Il y a d’abord eu les éternels tweets de ceux qui s’en prennent traditionnellement aux uns et aux autres, pour une passe ratée, une frappe écrasée, une initiative intempestive, la routine. La presse, mes amis de La Provence notamment, se sont émus de l’absence de Milik, comme avant celle de Mandanda, dans certaines compos, de l’entêtement de Sampaoli à aligner des joueurs jugés non performants, puis il y eut le bulletin des Dodgers, les insultes des Winners au Stade, et le pompon avant-hier au soir, les groupes de supporters qui s’émeuvent auprès de Longoria du sort réservé à certains joueurs laissés sur le côté et qui lui commandent d’intervenir auprès du coach pour le faire revenir à une supposé raison qu’ils me semblent plutôt en train de perdre eux-mêmes.
On reproche au coach argentin de ne pas aligner une équipe-type et de ne pas la reconduire, de multiplier les compos. On lui cherche chicanes sur son comportement agité dans sa zone technique, qu’il ne quitte pas son bonnet, d’avoir des chouchous, de parler espagnol, d’être une pipe pire que Raymond Domenech, qui ne comprend rien à la stratégie, j’en ai même entendu vouloir donner « modestement, humblement » non seulement une leçon de tactique mais aussi de causerie d’avant-match et cela sans rigoler.

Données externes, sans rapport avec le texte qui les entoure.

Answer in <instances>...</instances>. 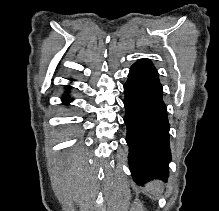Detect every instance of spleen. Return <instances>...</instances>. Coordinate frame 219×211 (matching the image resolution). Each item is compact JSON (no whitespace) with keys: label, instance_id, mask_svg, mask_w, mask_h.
I'll return each instance as SVG.
<instances>
[{"label":"spleen","instance_id":"3e777b00","mask_svg":"<svg viewBox=\"0 0 219 211\" xmlns=\"http://www.w3.org/2000/svg\"><path fill=\"white\" fill-rule=\"evenodd\" d=\"M146 187H148L149 191L158 193V191H161V181H152V183H147Z\"/></svg>","mask_w":219,"mask_h":211}]
</instances>
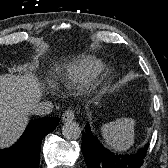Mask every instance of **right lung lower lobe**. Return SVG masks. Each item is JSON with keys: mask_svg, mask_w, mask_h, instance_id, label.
Segmentation results:
<instances>
[{"mask_svg": "<svg viewBox=\"0 0 168 168\" xmlns=\"http://www.w3.org/2000/svg\"><path fill=\"white\" fill-rule=\"evenodd\" d=\"M59 121L58 117L31 121L12 147L0 150V168H38L42 139L56 128Z\"/></svg>", "mask_w": 168, "mask_h": 168, "instance_id": "1", "label": "right lung lower lobe"}]
</instances>
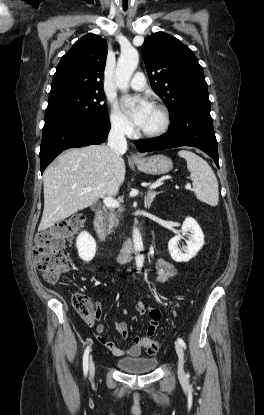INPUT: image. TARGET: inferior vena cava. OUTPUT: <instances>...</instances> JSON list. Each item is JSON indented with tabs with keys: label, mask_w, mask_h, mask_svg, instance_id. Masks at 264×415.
Wrapping results in <instances>:
<instances>
[{
	"label": "inferior vena cava",
	"mask_w": 264,
	"mask_h": 415,
	"mask_svg": "<svg viewBox=\"0 0 264 415\" xmlns=\"http://www.w3.org/2000/svg\"><path fill=\"white\" fill-rule=\"evenodd\" d=\"M108 147L113 151L115 156L120 159L121 154L127 150V141L125 138L124 126L122 123H114L108 135ZM119 186L113 185L112 194L118 193Z\"/></svg>",
	"instance_id": "1"
}]
</instances>
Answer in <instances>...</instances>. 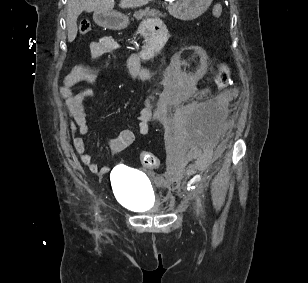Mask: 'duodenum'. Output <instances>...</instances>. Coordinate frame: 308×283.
<instances>
[{
    "instance_id": "1",
    "label": "duodenum",
    "mask_w": 308,
    "mask_h": 283,
    "mask_svg": "<svg viewBox=\"0 0 308 283\" xmlns=\"http://www.w3.org/2000/svg\"><path fill=\"white\" fill-rule=\"evenodd\" d=\"M165 40V34L161 33L159 35V38H155L149 46V49L151 51H154L160 44H162ZM144 55L146 54L145 52L143 53ZM150 55L152 54L151 52L149 53ZM147 60L149 59L148 57L146 58Z\"/></svg>"
}]
</instances>
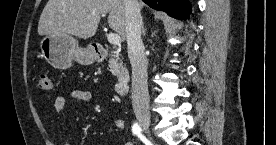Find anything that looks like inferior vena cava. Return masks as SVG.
Here are the masks:
<instances>
[{
  "mask_svg": "<svg viewBox=\"0 0 276 145\" xmlns=\"http://www.w3.org/2000/svg\"><path fill=\"white\" fill-rule=\"evenodd\" d=\"M126 6V39L132 66V105L136 116H149L148 60L141 38L142 17L138 0H124Z\"/></svg>",
  "mask_w": 276,
  "mask_h": 145,
  "instance_id": "inferior-vena-cava-1",
  "label": "inferior vena cava"
}]
</instances>
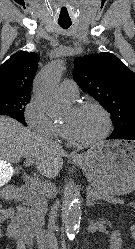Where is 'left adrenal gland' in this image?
Listing matches in <instances>:
<instances>
[{
    "mask_svg": "<svg viewBox=\"0 0 135 249\" xmlns=\"http://www.w3.org/2000/svg\"><path fill=\"white\" fill-rule=\"evenodd\" d=\"M96 204H100V203L91 200V198H90L89 196L87 197L86 205H87L88 207L94 206V205H96Z\"/></svg>",
    "mask_w": 135,
    "mask_h": 249,
    "instance_id": "1",
    "label": "left adrenal gland"
}]
</instances>
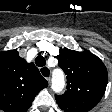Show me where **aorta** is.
I'll list each match as a JSON object with an SVG mask.
<instances>
[{
  "label": "aorta",
  "mask_w": 112,
  "mask_h": 112,
  "mask_svg": "<svg viewBox=\"0 0 112 112\" xmlns=\"http://www.w3.org/2000/svg\"><path fill=\"white\" fill-rule=\"evenodd\" d=\"M64 86L65 80L63 73L61 71H56L52 79V89L55 92H60L63 90Z\"/></svg>",
  "instance_id": "1"
}]
</instances>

Mais si je comprends tout bien, on reproche à Sampaoli d’être Sampaoli.
Et merde, les ami.e.s !
Ça gonfle parce que finalement ça me plaît que les joueurs ne soient jamais certains de qui va jouer, et à quel poste. J’aime cette idée que les olympiens apprennent à s’adapter en occupant, non seulement à l’entraînement mais aussi en compétition, des positions qui leur sont inhabituelles, ça pourrait leur servir plus tard. Je veux bien qu’on tente de désorienter l’adversaire, même si ça ne marche pas toujours, et alors… pourquoi ne pas essayer ? Le football doit être réinventé en permanence pour éviter qu’il ne devienne un objet mort, un folklore. Et j’ai vu des choses depuis le début de la saison qui me plaisent beaucoup.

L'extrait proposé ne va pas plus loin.